Becker sonrió de oreja a oreja.
– No estaba mal, ¿eh?
– Supongo que ahora me dirás qué tal sería en la cama, ¿no?
– Más su tipo que el mío, diría yo, señor.
– ¿Ah, sí? ¿Qué te hace decir eso?
– Ya sabe, del tipo que reacciona a la amabilidad.
Me eché a reír, a pesar del dolor de cabeza.
– Más bien del que reacciona a las malas noticias. Allí estamos nosotros con nuestros pies grandes y nuestras caras largas y lo único que puede hacer es poner una expresión como si estuviera en mitad del período.
– Es enfermera. Están acostumbradas a las malas noticias.
– También a mí me pasó por la cabeza, pero me parece que ella ya había llorado lo que tenía que llorar, y no hacía mucho. ¿Qué pasó con la madre de Irma Hanke? ¿Lloró?
– Joder, no, era más dura que el judío Süss. Puede que lloriqueara un poquito cuando fui la primera vez, pero me dieron la misma impresión que los Ganz.
Miré el reloj.
– Me parece que necesitamos un trago, ¿no crees?
Fuimos hasta el Café Kerkau, en la Ale xanderstrasse. Con sus sesenta mesas de billar, era donde iban a descansar muchos de los policías del Alex cuando acababan el servicio.
Compré un par de cervezas y las llevé hasta la mesa donde Becker estaba practicando algunas jugadas.
– ¿Juega? -preguntó.
– ¿Me estás poniendo a prueba? Esta era mi sala de estar.
Cogí un taco y observé cómo Becker golpeaba la bola blanca. Dio contra la roja, rebotó contra la banda y dio de lleno contra la otra bola blanca.
– ¿Le hace una apuesta?
– No después de ver eso. Tienes mucho que aprender en cuanto a lanzar el cebo. Ahora bien, si hubieras fallado…
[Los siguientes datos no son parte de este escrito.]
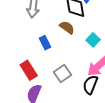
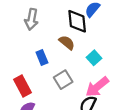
gray square: (62, 74) -> (63, 80), moved

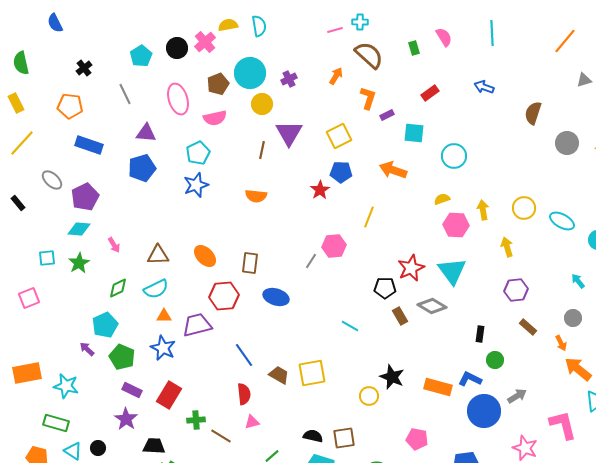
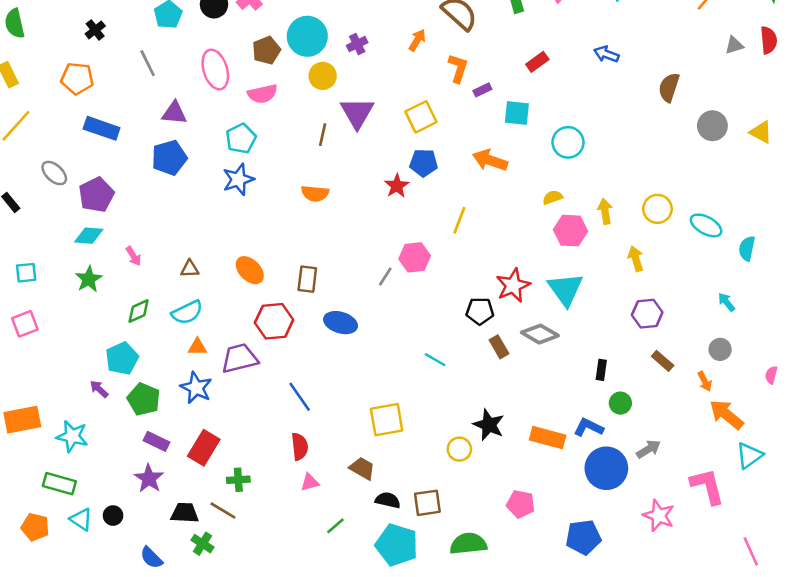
brown triangle: (158, 255) -> (190, 269), size x0.7
cyan square: (47, 258) -> (26, 273), moved
brown trapezoid: (279, 375) -> (362, 468), moved
brown line: (221, 436) -> (223, 510), moved

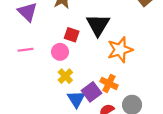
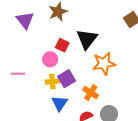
pink line: (25, 50) -> (18, 74), moved
yellow cross: (65, 76) -> (52, 82), turned 32
purple square: (91, 92) -> (67, 79), moved

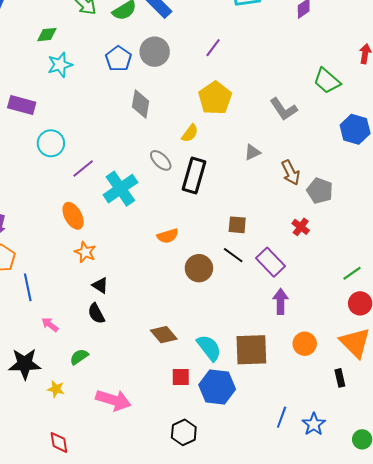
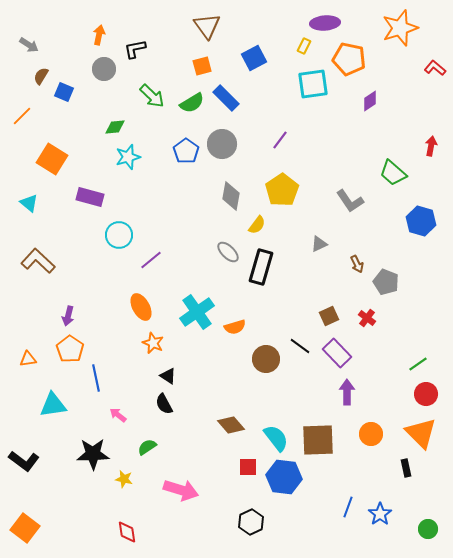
gray diamond: (141, 104) -> (231, 196), moved
brown arrow: (291, 173) -> (357, 264), size x0.7
cyan cross: (120, 189) -> (197, 312), moved
brown square: (237, 225) -> (329, 316), moved, turned -30

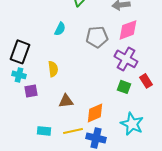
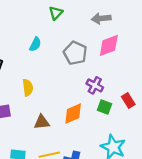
gray pentagon: (97, 37) -> (75, 53), turned 30
purple cross: (126, 59) -> (95, 85), moved, size x0.7
orange diamond: (95, 113) -> (73, 114), moved

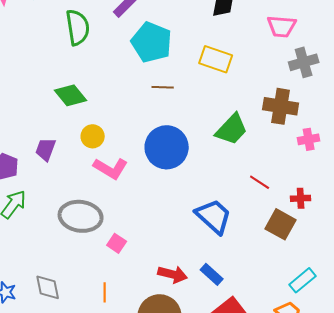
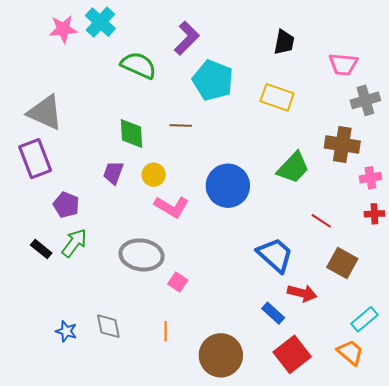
green semicircle: (78, 27) -> (139, 65), turned -57
brown line: (163, 87) -> (181, 125), moved
green diamond: (71, 95) -> (132, 134), turned 36
purple trapezoid: (46, 149) -> (113, 173), moved
red cross: (301, 198) -> (374, 214), moved
red arrow: (173, 274) -> (302, 293), moved

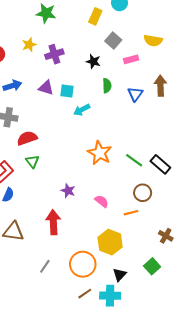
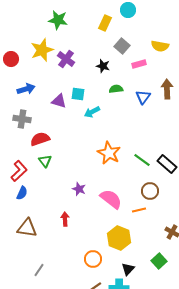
yellow star: (29, 45) -> (42, 50), size x1.6
purple cross: (54, 54) -> (66, 59), turned -36
green semicircle: (107, 86) -> (116, 89), turned -96
purple triangle: (46, 88) -> (59, 101), moved
pink semicircle: (102, 201) -> (111, 199), size x1.6
red arrow: (53, 222) -> (65, 219), size x0.6
orange circle: (83, 264) -> (93, 259), size x0.7
gray line: (45, 266) -> (39, 270), moved

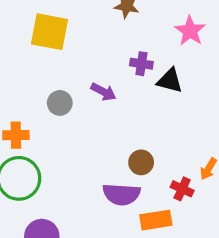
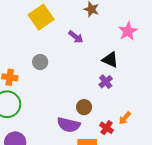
yellow square: (49, 32) -> (41, 17), turned 35
purple cross: (141, 64) -> (106, 82), moved, turned 32
purple arrow: (103, 92) -> (76, 37), moved

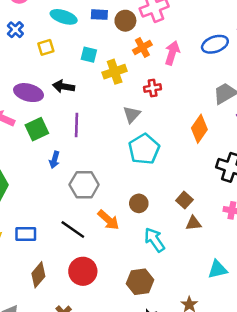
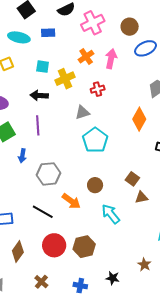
brown circle: (125, 21) -> (130, 27), moved
black arrow: (64, 87) -> (39, 95), moved
gray triangle: (132, 114) -> (82, 112), turned 35
brown hexagon: (140, 282) -> (84, 247), moved

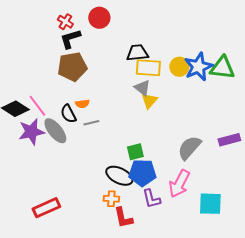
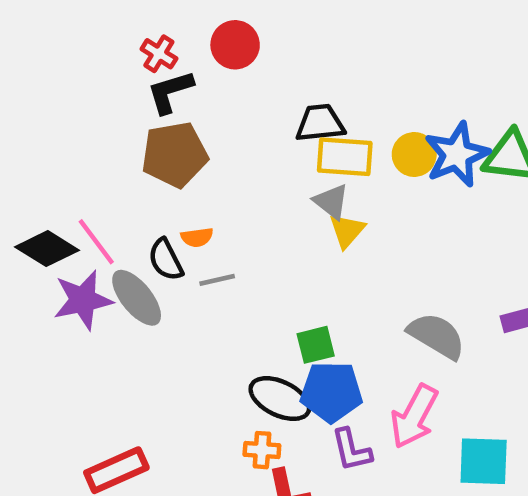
gray semicircle: (189, 148) -> (437, 336), turned 80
– Fue un tiro con suerte, eso es todo -insistió Becker. Se inclinó hacia adelante y embocó un golpe tremendo que falló por medio metro.
Chasqueé la lengua.
– Lo que tienes en la mano es un taco de billar, no un bastón de ciego. Deja de tratar de darme lecciones, ¿quieres? Mira, si eso te hace feliz, apostaremos cinco marcos el juego.
Sonrió ligeramente y se encogió de hombros.
– ¿Veinte puntos le va bien?
Gané la serie y perdí el tiro inicial. Después de eso fue como si hiciera de canguro. Becker no había estado en los boy scouts cuando era joven, de eso no había ninguna duda. Después de cuatro partidas, tiré un billete de veinte en el tapete y pedí clemencia. Becker me lo devolvió.